I have a form that posts to a php page and returns data with jSon.
The data that is returned is code for a new form (it replaces the form that was used to post the information). The new form is not bound to any jQuery functions, as it was not around when the page loaded.
So, how can I get ajax form to recognize the new form, so that if i need to use the form a second time, it is also utilizing the jQuery function?

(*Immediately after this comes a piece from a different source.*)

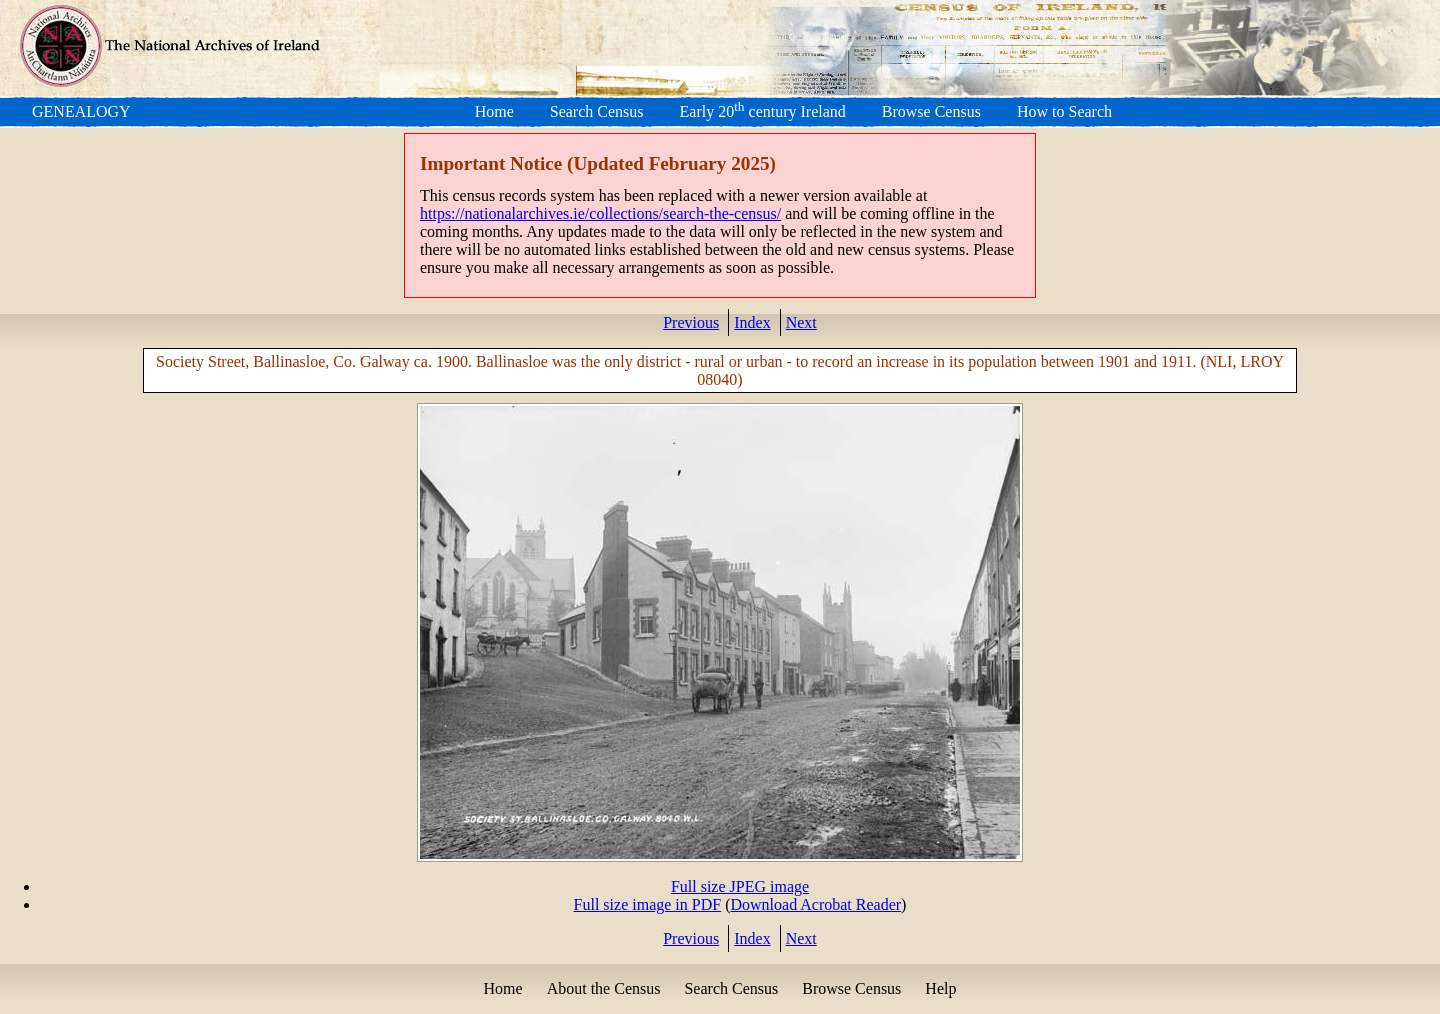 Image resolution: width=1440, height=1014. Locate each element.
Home (494, 111)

// jQuery for submitting info to php doc and, on success, replacing the form
$(document).ready(function() {
jQuery('form[id*=postOnline]').ajaxForm({
dataType: 'json',
success: function(data) {
$('#onlineStatus' + data.rid).html(data.formed).slideDown('slow');
bindNote();
}
});
});
<!-- /////////////////////// POST ONLINE /////////////////////// -->
<div id='onlineStatus<?php echo $b_id ?>' class='postOnline'>
<form name="postOnline" id="postOnline<?php echo $b_id ?>" action="postOnline.php" method="post">
<input type="hidden" value="<?php echo $b_id ?>" name="b" />
<input type="hidden" value="1" name="p" />
<input type="submit" class="button" value="Post Online" />
</form>
</div>
<!-- /////////////////////// POST ONLINE /////////////////////// -->
// ... code for entering data into database and then...

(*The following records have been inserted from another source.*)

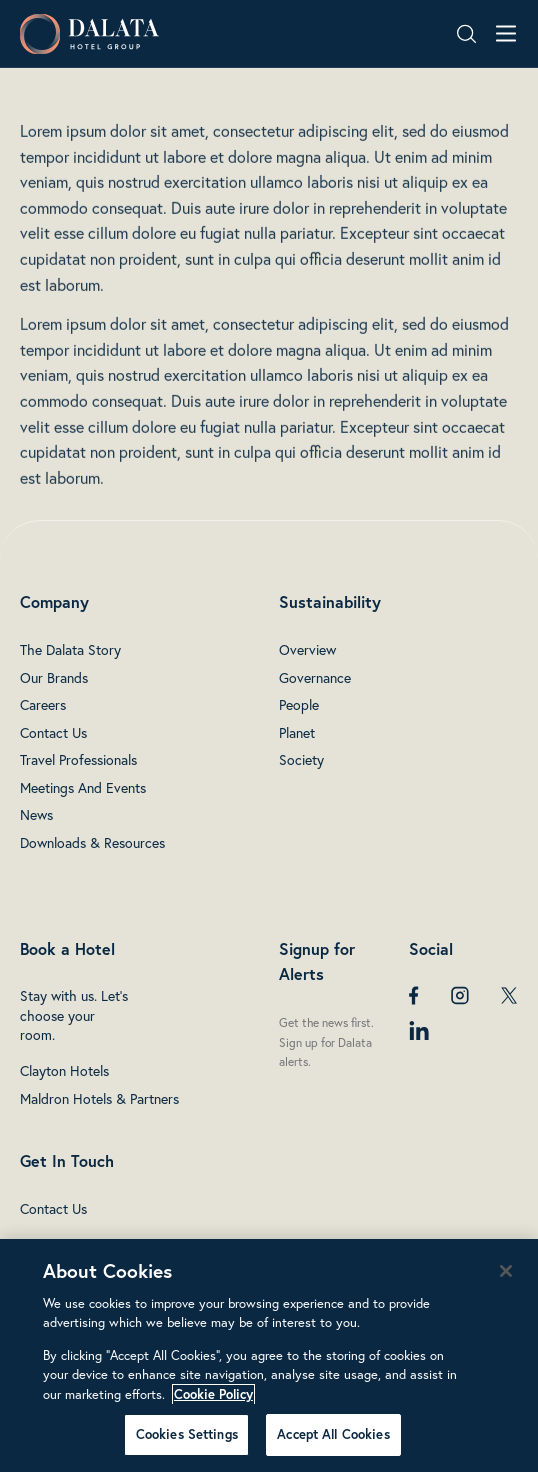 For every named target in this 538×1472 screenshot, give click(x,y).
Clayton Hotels (64, 1070)
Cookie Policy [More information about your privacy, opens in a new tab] (213, 1394)
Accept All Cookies (333, 1434)
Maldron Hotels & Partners (99, 1098)
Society (301, 759)
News (36, 814)
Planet (297, 732)
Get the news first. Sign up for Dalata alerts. (326, 1042)
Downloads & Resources (92, 842)
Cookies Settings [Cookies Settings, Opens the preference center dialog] (187, 1434)
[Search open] (467, 34)
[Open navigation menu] (506, 33)
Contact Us (53, 732)
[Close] (506, 1271)
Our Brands (54, 677)
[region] (269, 1355)
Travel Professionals (78, 759)
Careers (43, 704)
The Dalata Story (70, 649)
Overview (307, 649)
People (299, 704)
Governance (315, 677)
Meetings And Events (83, 787)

$result = mysql_query( $sql );
if($result) {
if($show == '1'){$val = 'remove from online'; $num='0';}
if($show == '0'){$val = 'show online'; $num='1';}
$return = "
<form name='postOnline' id='postOnline$id' action='postOnline.php' method='post'>
<input type='hidden' value='$b_id' name='b' />
<input type='hidden' value='$num' name='p' />
<input type='submit' class='button' value='$val' />
</form>
";
print json_encode(array("rid" => $id, "formed" => $return));
}
?>
The easiest solution to this is not using jQuery's form plugin and doing it manually, which is really not very difficult:
$(document).ready(function() {
jQuery('form[id*=postOnline]').live('submit', function() {
var formdata = $(this).serialize();
$.ajax({
type: $(this).attr('method'),
url: $(this).attr('action'),
dataType: 'json',
data: formdata,
success: function(data) {
$('#onlineStatus' + data.rid).html(data.formed).slideDown('slow');
bindNote();
}
});
return false;
});
});
Now since you are using jQuery's new (1.3) live functionality, any forms you add that match the form[id*=postOnline] selector will still be wired with this event.

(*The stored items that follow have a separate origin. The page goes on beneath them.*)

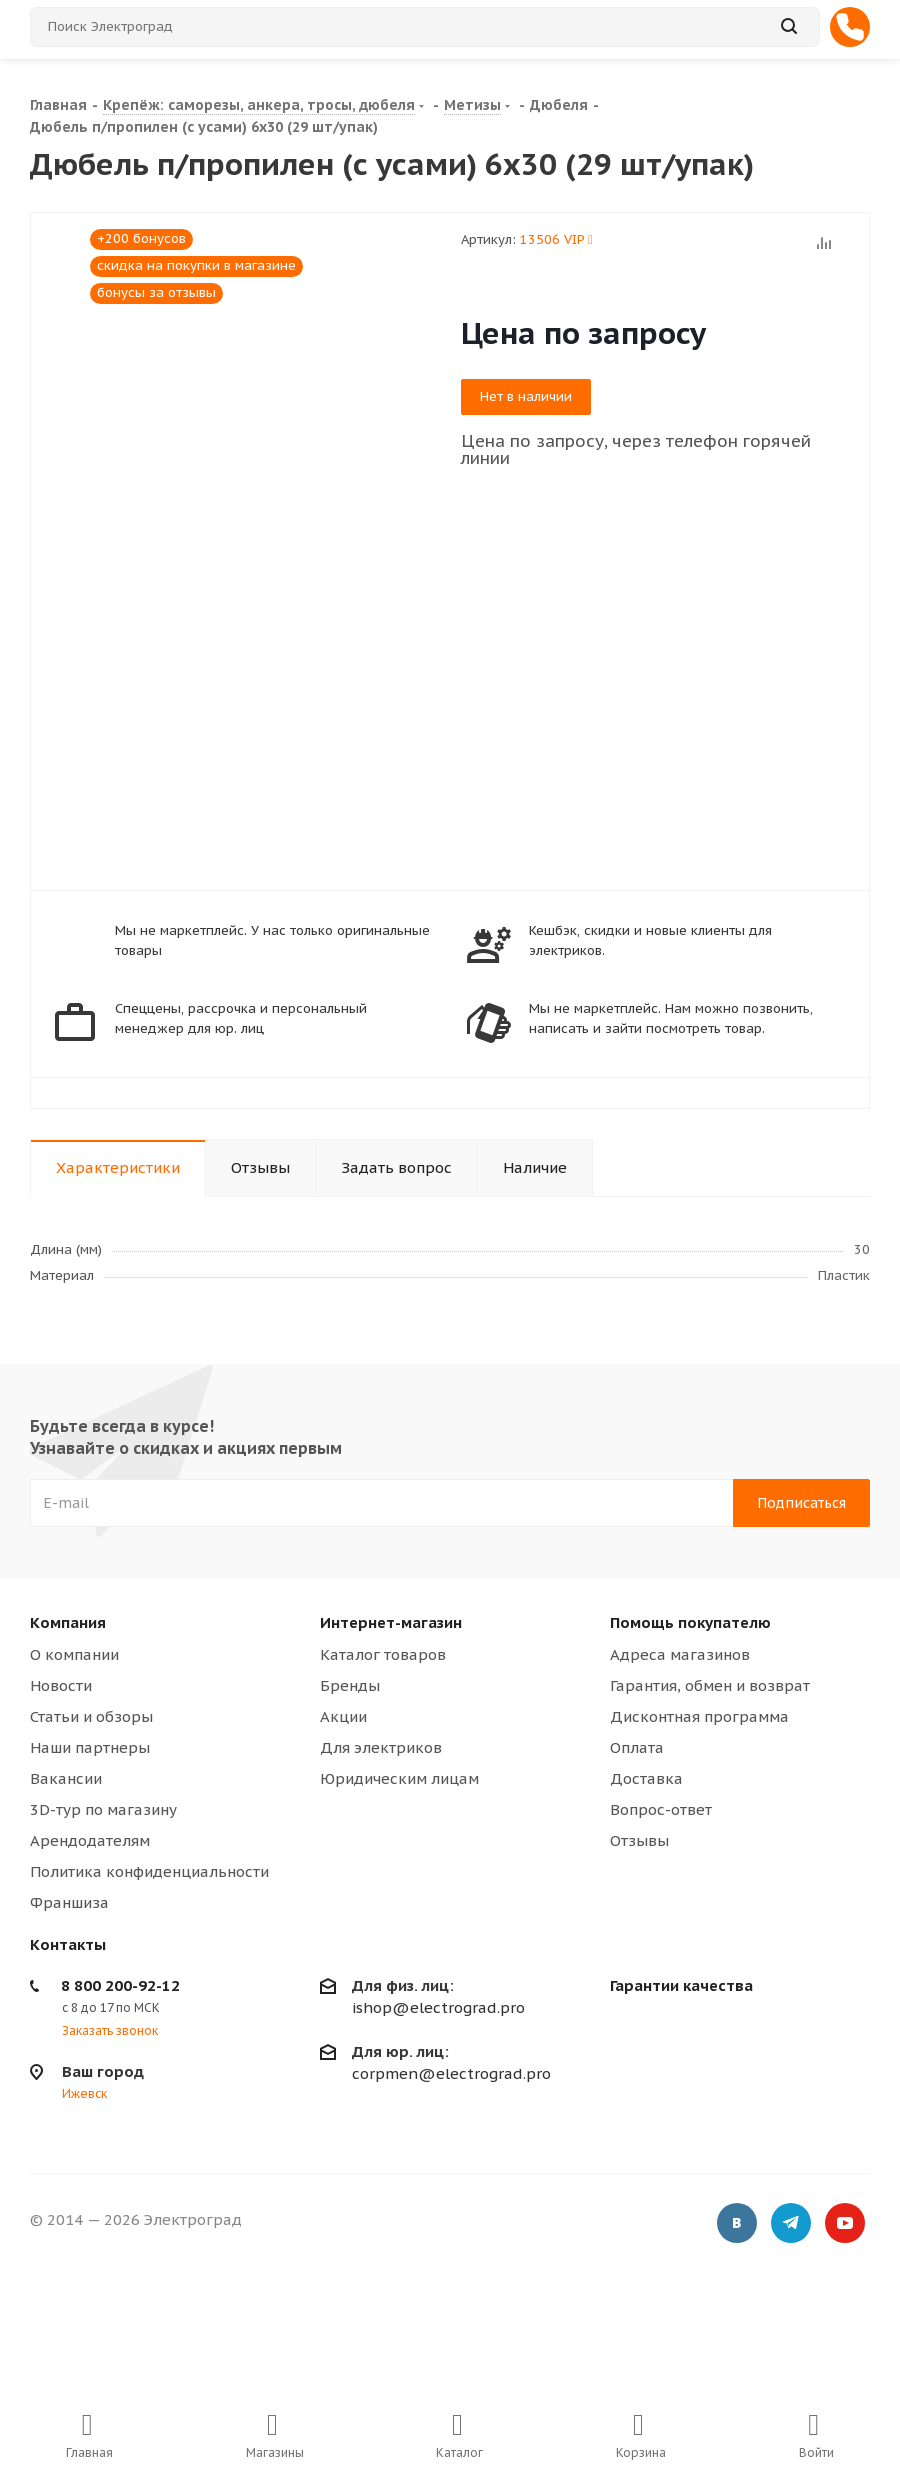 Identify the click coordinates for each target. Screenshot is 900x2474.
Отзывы (639, 1840)
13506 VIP (556, 239)
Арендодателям (90, 1840)
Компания (68, 1622)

Alternatively, you can open up the jquery forms code and find wherever it does its binding and try to modify it so that it uses it live. Even another alternative would be to encompass the wiring in a function, and call it at the end of your success function, like so:
function bindForm() {
jQuery('form[id*=postOnline]').ajaxForm({
dataType: 'json',
success: function(data) {
$('#onlineStatus' + data.rid).html(data.formed).slideDown('slow');
bindNote();
bindForm();
}
});
}
$(document).ready(function() {
bindForm();
});
I don't think it is very neat, but it should work.
You need to rebind the event handlers after the ajax call. I heard about a new feature in the newer version of jquery called live events, that would make this unnecessary though.
If for whatever reason you're stuck with a pre-1.3 version of jQuery, use the "livequery" plugin.